* **DESCRIPTION OF THE TASK**:
Give the records back exactly as written, but without the images.

* **SUPPLIED MATERIAL**:
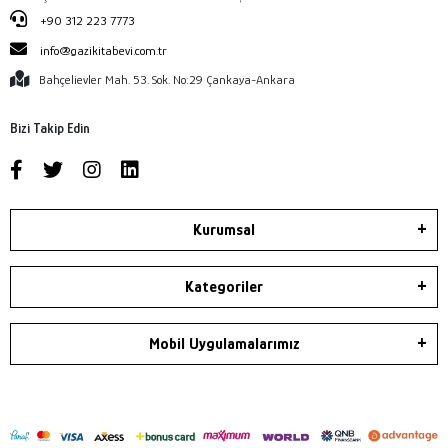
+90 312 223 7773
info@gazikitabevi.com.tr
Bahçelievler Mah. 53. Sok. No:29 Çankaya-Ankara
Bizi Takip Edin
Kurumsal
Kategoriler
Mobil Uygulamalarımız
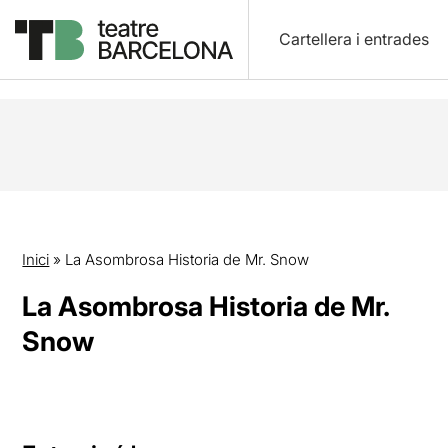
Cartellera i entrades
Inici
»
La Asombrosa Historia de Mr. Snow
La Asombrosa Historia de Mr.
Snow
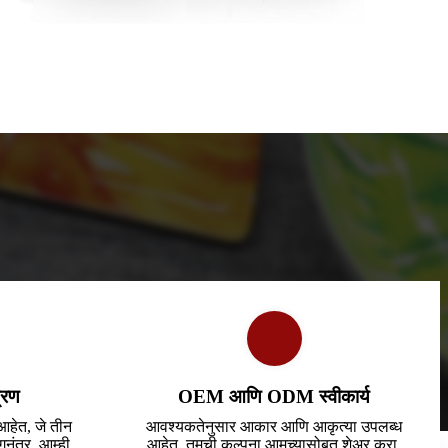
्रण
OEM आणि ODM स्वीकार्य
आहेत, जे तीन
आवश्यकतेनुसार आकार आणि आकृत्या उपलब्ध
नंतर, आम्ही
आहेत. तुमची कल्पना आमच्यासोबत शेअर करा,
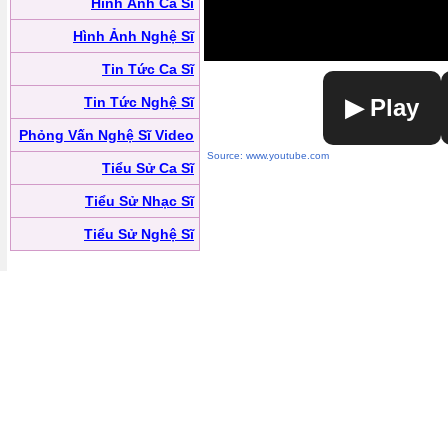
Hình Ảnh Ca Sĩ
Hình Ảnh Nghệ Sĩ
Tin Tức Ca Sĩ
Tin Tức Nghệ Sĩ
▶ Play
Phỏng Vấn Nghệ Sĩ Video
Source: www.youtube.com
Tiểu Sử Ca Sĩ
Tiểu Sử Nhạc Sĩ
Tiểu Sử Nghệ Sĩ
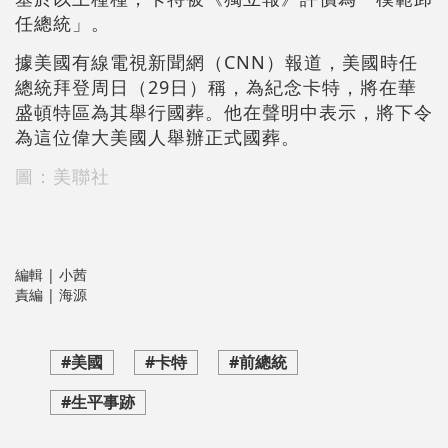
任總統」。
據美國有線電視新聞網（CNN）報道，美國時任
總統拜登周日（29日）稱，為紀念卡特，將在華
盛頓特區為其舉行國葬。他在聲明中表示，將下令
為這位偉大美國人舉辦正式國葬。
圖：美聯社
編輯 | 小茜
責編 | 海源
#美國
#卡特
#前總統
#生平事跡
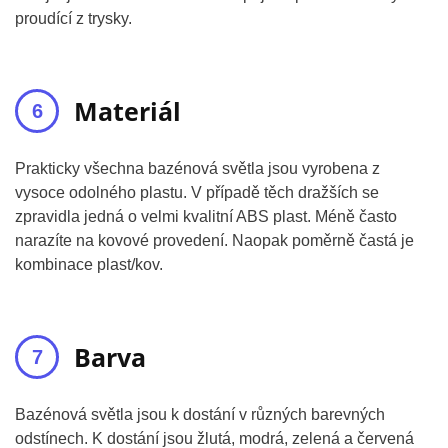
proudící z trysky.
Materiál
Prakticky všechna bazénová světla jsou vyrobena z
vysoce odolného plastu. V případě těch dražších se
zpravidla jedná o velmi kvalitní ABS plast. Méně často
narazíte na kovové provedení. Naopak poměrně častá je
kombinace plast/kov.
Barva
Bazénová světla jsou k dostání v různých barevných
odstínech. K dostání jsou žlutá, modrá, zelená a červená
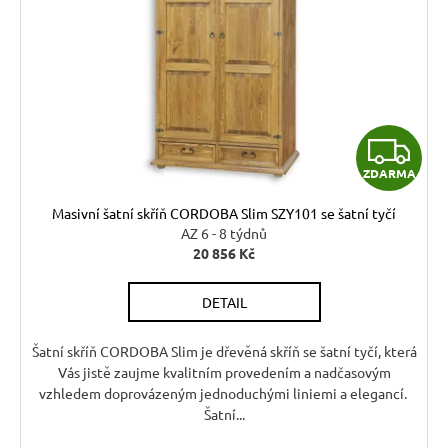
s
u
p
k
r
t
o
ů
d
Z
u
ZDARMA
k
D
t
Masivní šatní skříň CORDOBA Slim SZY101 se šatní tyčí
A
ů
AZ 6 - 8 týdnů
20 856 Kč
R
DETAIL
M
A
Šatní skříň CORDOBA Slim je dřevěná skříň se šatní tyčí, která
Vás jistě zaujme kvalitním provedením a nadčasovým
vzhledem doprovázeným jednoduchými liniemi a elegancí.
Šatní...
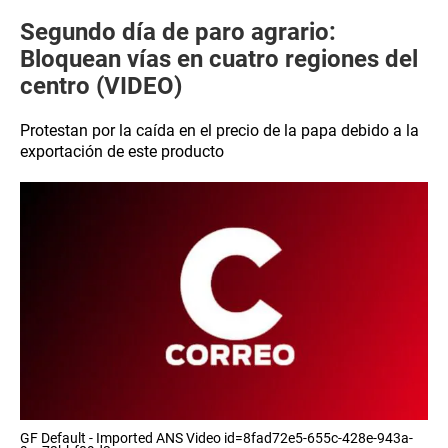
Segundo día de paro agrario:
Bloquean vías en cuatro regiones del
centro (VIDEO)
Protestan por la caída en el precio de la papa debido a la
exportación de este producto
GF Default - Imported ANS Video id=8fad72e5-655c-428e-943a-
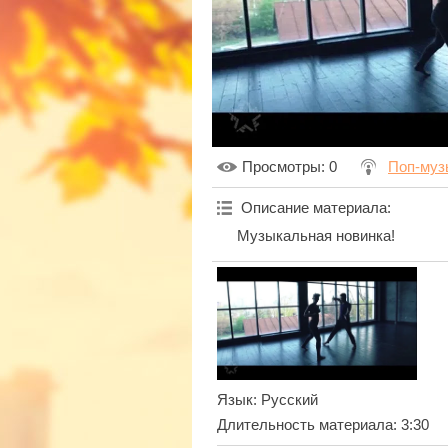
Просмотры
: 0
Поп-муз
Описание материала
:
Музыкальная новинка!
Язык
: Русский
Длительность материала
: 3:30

* **ANSWER AREA**:
+90 312 223 7773
info@gazikitabevi.com.tr
Bahçelievler Mah. 53. Sok. No:29 Çankaya-Ankara
Bizi Takip Edin
Kurumsal
Kategoriler
Mobil Uygulamalarımız
Cartellera i entrades
Inici
»
La Asombrosa Historia de Mr. Snow
La Asombrosa Historia de Mr.
Snow
्रण
OEM आणि ODM स्वीकार्य
आहेत, जे तीन
आवश्यकतेनुसार आकार आणि आकृत्या उपलब्ध
नंतर, आम्ही
आहेत. तुमची कल्पना आमच्यासोबत शेअर करा,
Hình Ảnh Ca Sĩ
Hình Ảnh Nghệ Sĩ
Tin Tức Ca Sĩ
Tin Tức Nghệ Sĩ
▶ Play
Phỏng Vấn Nghệ Sĩ Video
Source: www.youtube.com
Tiểu Sử Ca Sĩ
Tiểu Sử Nhạc Sĩ
Tiểu Sử Nghệ Sĩ
任總統」。
據美國有線電視新聞網（CNN）報道，美國時任
總統拜登周日（29日）稱，為紀念卡特，將在華
盛頓特區為其舉行國葬。他在聲明中表示，將下令
為這位偉大美國人舉辦正式國葬。
圖：美聯社
編輯 | 小茜
責編 | 海源
#美國
#卡特
#前總統
#生平事跡
proudící z trysky.
Materiál
Prakticky všechna bazénová světla jsou vyrobena z
vysoce odolného plastu. V případě těch dražších se
zpravidla jedná o velmi kvalitní ABS plast. Méně často
narazíte na kovové provedení. Naopak poměrně častá je
kombinace plast/kov.
Barva
Bazénová světla jsou k dostání v různých barevných
odstínech. K dostání jsou žlutá, modrá, zelená a červená
s
u
p
k
r
t
o
ů
d
Z
u
ZDARMA
k
D
t
Masivní šatní skříň CORDOBA Slim SZY101 se šatní tyčí
A
ů
AZ 6 - 8 týdnů
20 856 Kč
R
DETAIL
M
A
Šatní skříň CORDOBA Slim je dřevěná skříň se šatní tyčí, která
Vás jistě zaujme kvalitním provedením a nadčasovým
vzhledem doprovázeným jednoduchými liniemi a elegancí.
Šatní...
Segundo día de paro agrario:
Bloquean vías en cuatro regiones del
centro (VIDEO)
Protestan por la caída en el precio de la papa debido a la
exportación de este producto
GF Default - Imported ANS Video id=8fad72e5-655c-428e-943a-
Просмотры
: 0
Поп-муз
Описание материала
:
Музыкальная новинка!
Язык
: Русский
Длительность материала
: 3:30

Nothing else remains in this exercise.